With the Yanks and Baltimore both winnng, we are now 10.5 games back from the division lead, and 6.5 games back from the wildcard.
Only Detroit has a worse record than we do. Although, to be fair, we're clustered with 2 or 3 games of 5 AL teams. Given the two games against the Braves, a sweep would be fantastic (and not impossible.)
After @ATL (2), we face:
@ TEX (3)
HOU (3)
SEA (4)
@ CWS (3)
BAL (5)
CIN (2)
All of these are sub .500 teams, except HOU. 22 games total.

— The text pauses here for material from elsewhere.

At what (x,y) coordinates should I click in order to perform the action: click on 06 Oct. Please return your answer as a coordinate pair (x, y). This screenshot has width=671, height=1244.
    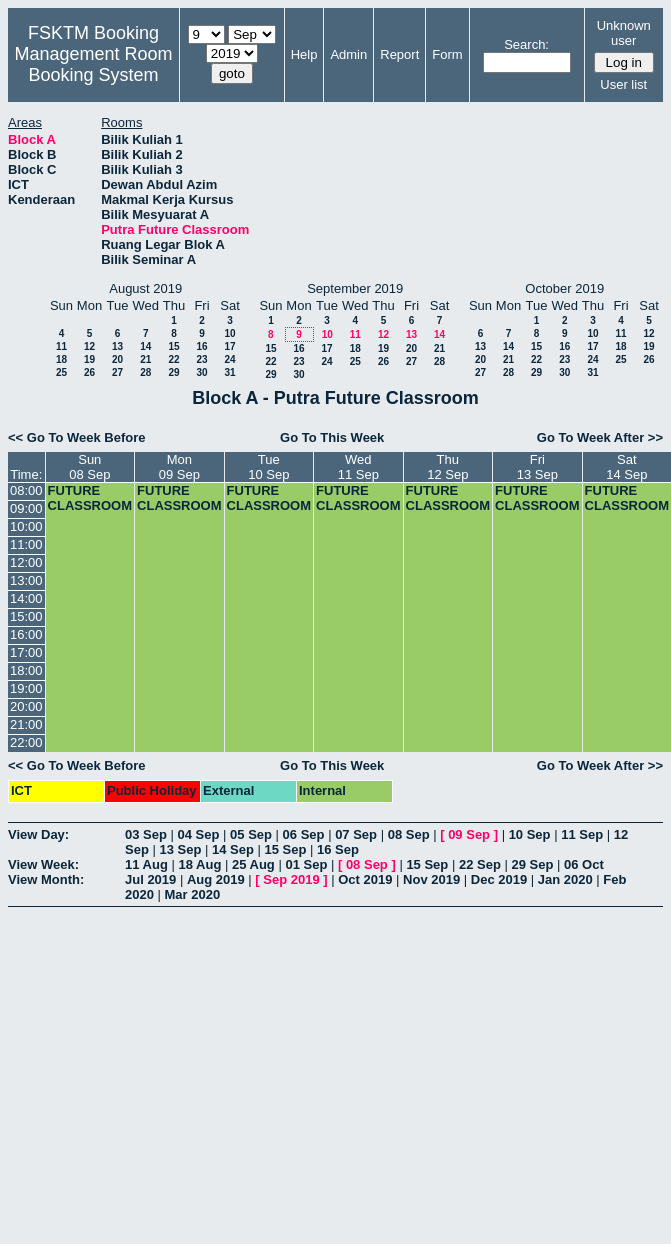
    Looking at the image, I should click on (584, 864).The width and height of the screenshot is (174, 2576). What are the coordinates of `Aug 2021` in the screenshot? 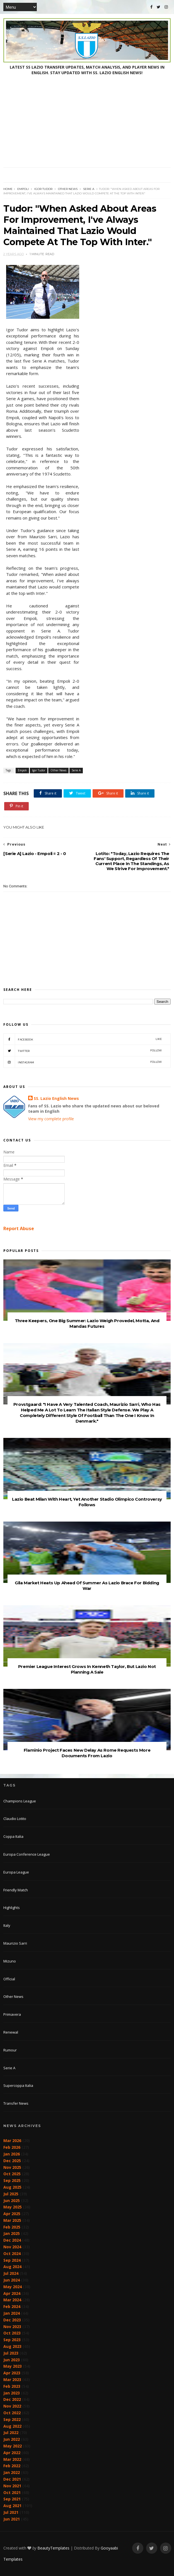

So if you were going to design a schedule for a struggling team to get back on track with, before facing more AL East opponents, this would be it. The Sox are currently 10-19. To get to .500 (ish), they'd need to go 15-6. But if they blow the ATL series, they'd have to go 17-4 the rest of the way.
If they bumble to a .500 (ish) record agains these teams, and we hit the game 50 (ish) zone with a record of 22-30. . .I think they're likely done, regardless of the quality of play and individual player-performance renaissances we may see.

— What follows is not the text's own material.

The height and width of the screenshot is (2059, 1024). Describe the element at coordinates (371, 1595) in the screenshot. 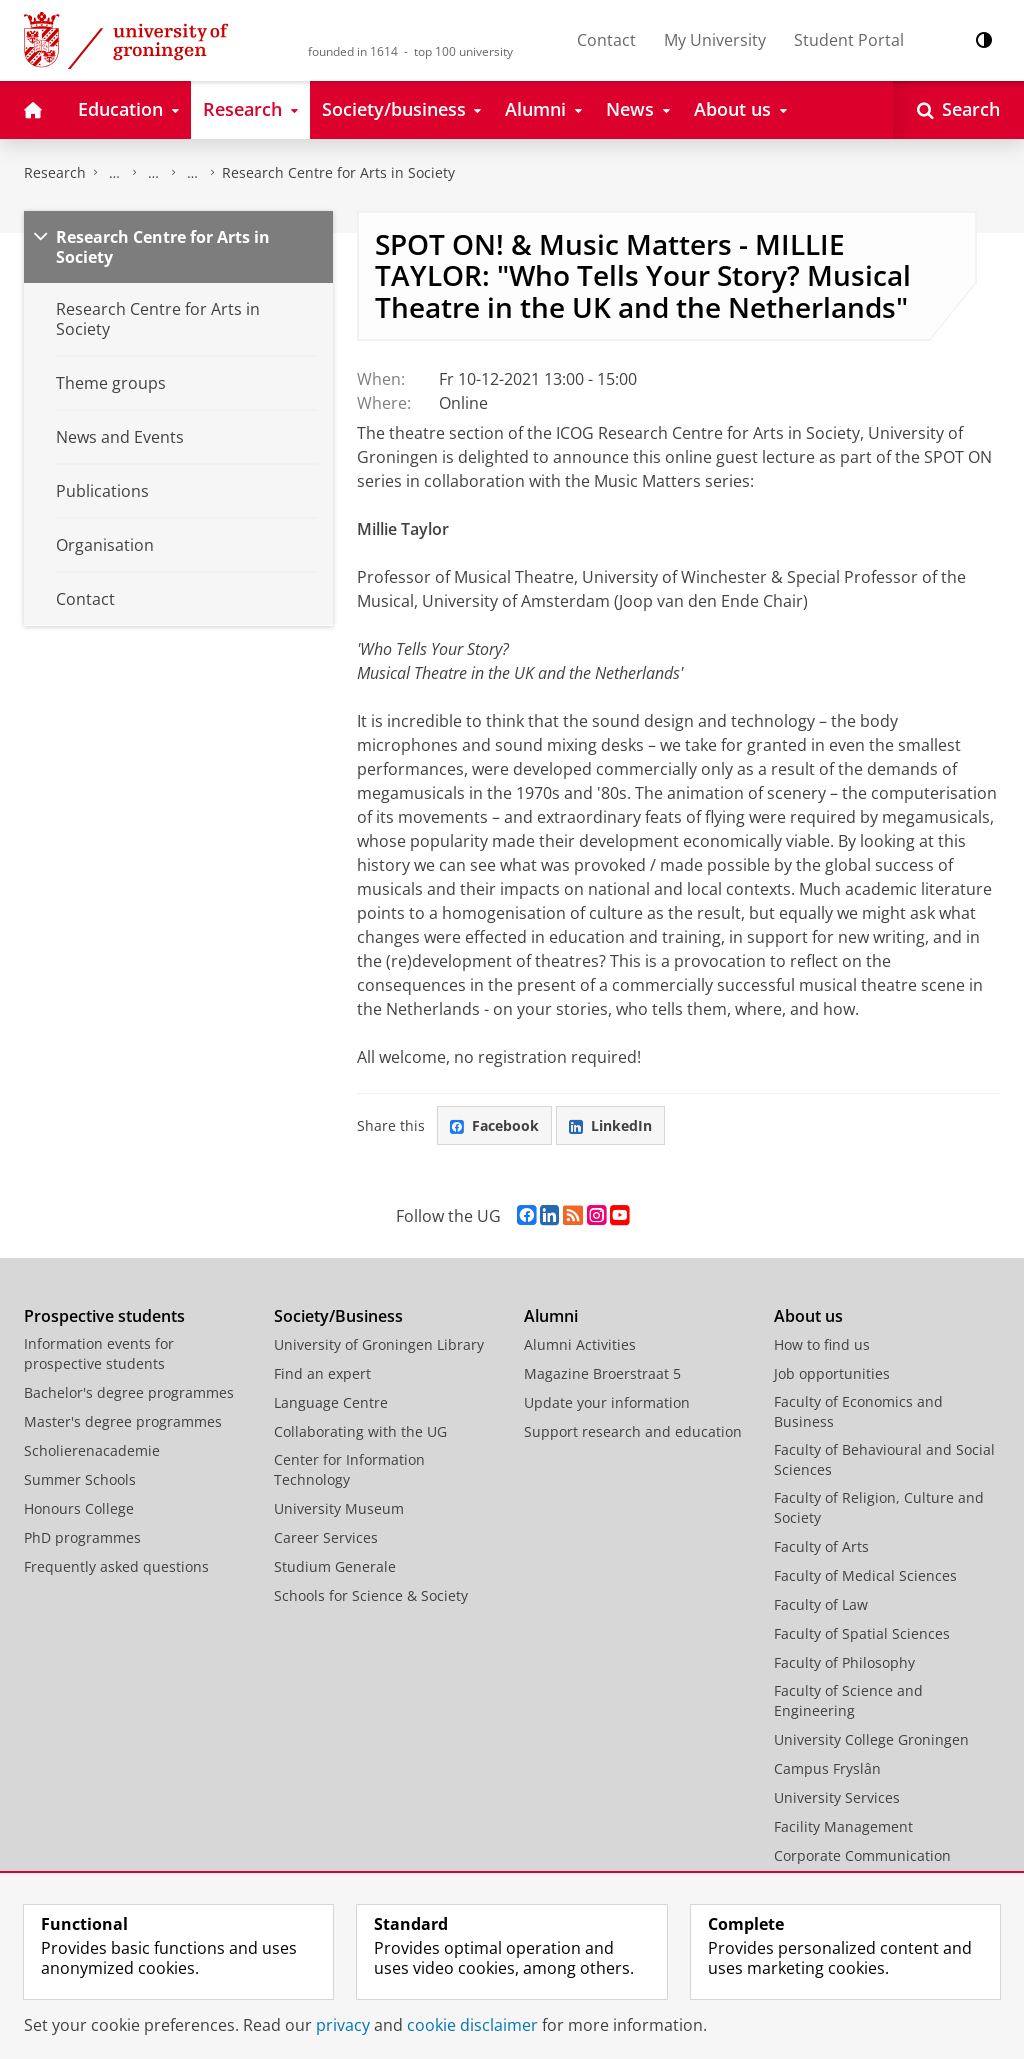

Of those potential renaissances, the hitting would have to get unstuck somhow, and there's a bit of fungibility there. Hernandez/whomever and Story/whomever need to provide a strong 1-5 at minimum. As far as pitching, we'd have to assume Sale and/or Paxton would be available and competent in a summer-run. But to get there, we really need the good Pivetta going forward. Barnes coming around would be nice but not necessary. . .with the cavet that like JBJ, Franchy, Dalbec, etc. the team can only carry X number of "high upside reclaimation projects" at any given time. And right now, they're carryng too many.